═════ INPUT MATERIAL

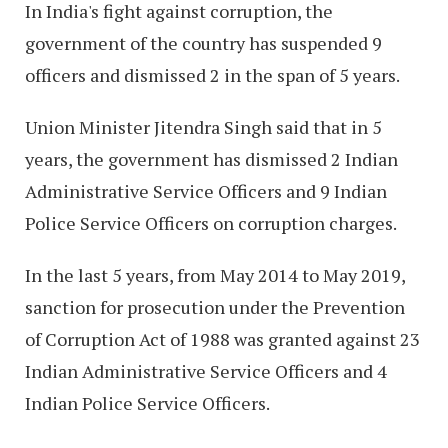
In India's fight against corruption, the
government of the country has suspended 9
officers and dismissed 2 in the span of 5 years.
Union Minister Jitendra Singh said that in 5
years, the government has dismissed 2 Indian
Administrative Service Officers and 9 Indian
Police Service Officers on corruption charges.
In the last 5 years, from May 2014 to May 2019,
sanction for prosecution under the Prevention
of Corruption Act of 1988 was granted against 23
Indian Administrative Service Officers and 4
Indian Police Service Officers.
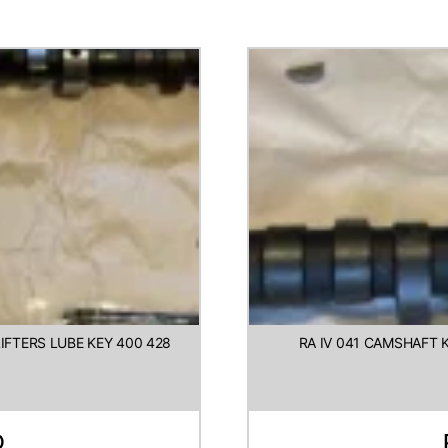
FTERS LUBE KEY 400 428
RA IV 041 CAMSHAFT K
D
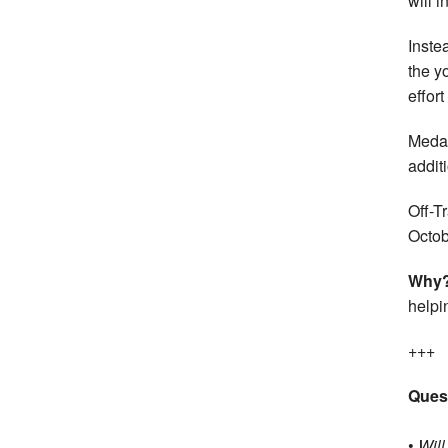
will i
Inste
the y
effor
Medal
addit
Off-T
Octob
Why
helpi
+++
Ques
•
Will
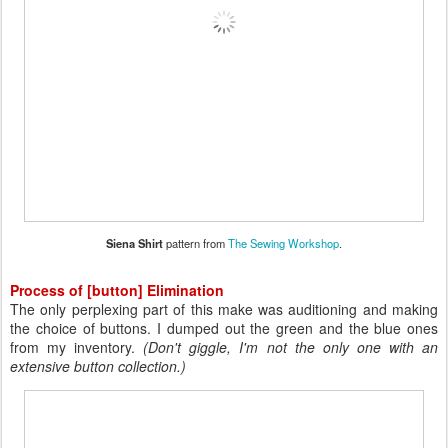
Siena Shirt
pattern from
The Sewing Workshop
.
Process of [button] Elimination
The only perplexing part of this make was auditioning and making
the choice of buttons. I dumped out the green and the blue ones
from my inventory.
(Don't giggle, I'm not the only one with an
extensive button collection.)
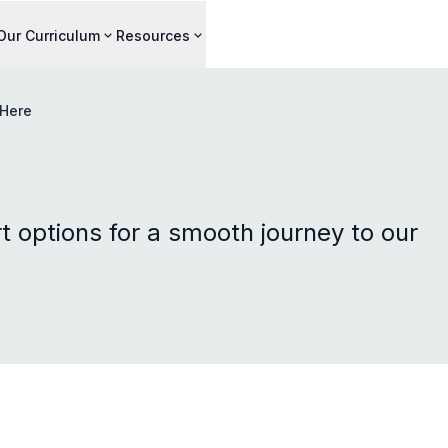
Our Curriculum
Resources
 Here
t options for a smooth journey to our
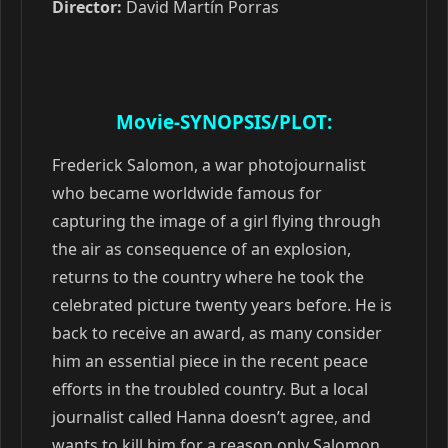
Director:
David Martín Porras
Movie-SYNOPSIS/PLOT:
Frederick Salomon, a war photojournalist
who became worldwide famous for
capturing the image of a girl flying through
the air as consequence of an explosion,
returns to the country where he took the
celebrated picture twenty years before. He is
back to receive an award, as many consider
him an essential piece in the recent peace
efforts in the troubled country. But a local
journalist called Hanna doesn’t agree, and
wants to kill him for a reason only Salomon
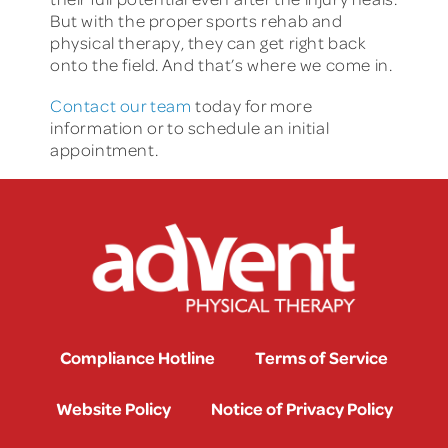
But with the proper sports rehab and
physical therapy, they can get right back
onto the field. And that’s where we come in.
Contact our team
today for more
information or to schedule an initial
appointment.
Compliance Hotline
Terms of Service
Website Policy
Notice of Privacy Policy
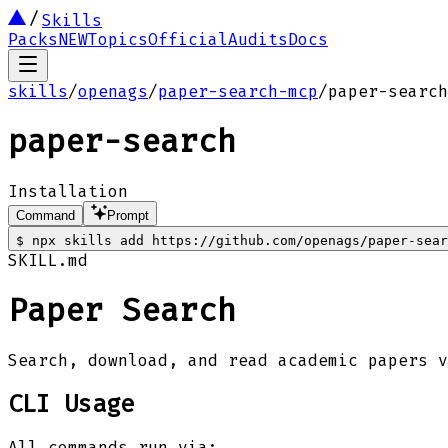
Skills
Packs
NEW
Topics
Official
Audits
Docs
skills
/
openags
/
paper-search-mcp
/
paper-search
paper-search
Installation
Command
Prompt
$
npx skills add https://github.com/openags/paper-sear
SKILL.md
Paper Search
Search, download, and read academic papers 
CLI Usage
All commands run via:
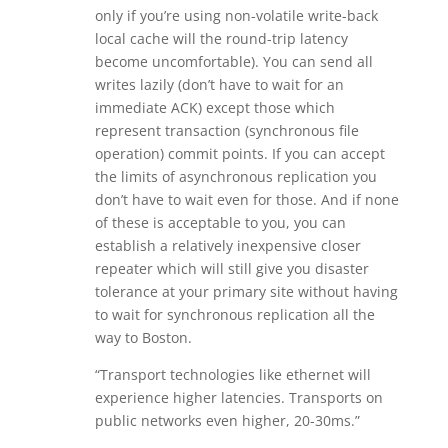
only if you’re using non-volatile write-back
local cache will the round-trip latency
become uncomfortable). You can send all
writes lazily (don’t have to wait for an
immediate ACK) except those which
represent transaction (synchronous file
operation) commit points. If you can accept
the limits of asynchronous replication you
don’t have to wait even for those. And if none
of these is acceptable to you, you can
establish a relatively inexpensive closer
repeater which will still give you disaster
tolerance at your primary site without having
to wait for synchronous replication all the
way to Boston.
“Transport technologies like ethernet will
experience higher latencies. Transports on
public networks even higher, 20-30ms.”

══════════

*PROBLEM TO WORK ON*
Each line from the one that contains "RA IV 041 CAMSHAFT K" down to the one that contains "Website Policy" is to be returned exactly as it stands above, both ends included, with pictures removed.

*RESULT OF THIS EXERCISE*
RA IV 041 CAMSHAFT K
D
will i
Inste
the y
effor
Medal
addit
Off-T
Octob
Why
helpi
+++
Ques
•
Will
Siena Shirt
pattern from
The Sewing Workshop
.
Process of [button] Elimination
The only perplexing part of this make was auditioning and making
the choice of buttons. I dumped out the green and the blue ones
from my inventory.
(Don't giggle, I'm not the only one with an
extensive button collection.)
Our Curriculum
Resources
 Here
t options for a smooth journey to our
Director:
David Martín Porras
Movie-SYNOPSIS/PLOT:
Frederick Salomon, a war photojournalist
who became worldwide famous for
capturing the image of a girl flying through
the air as consequence of an explosion,
returns to the country where he took the
celebrated picture twenty years before. He is
back to receive an award, as many consider
him an essential piece in the recent peace
efforts in the troubled country. But a local
journalist called Hanna doesn’t agree, and
wants to kill him for a reason only Salomon
But with the proper sports rehab and
physical therapy, they can get right back
onto the field. And that’s where we come in.
Contact our team
today for more
information or to schedule an initial
appointment.
Compliance Hotline
Terms of Service
Website Policy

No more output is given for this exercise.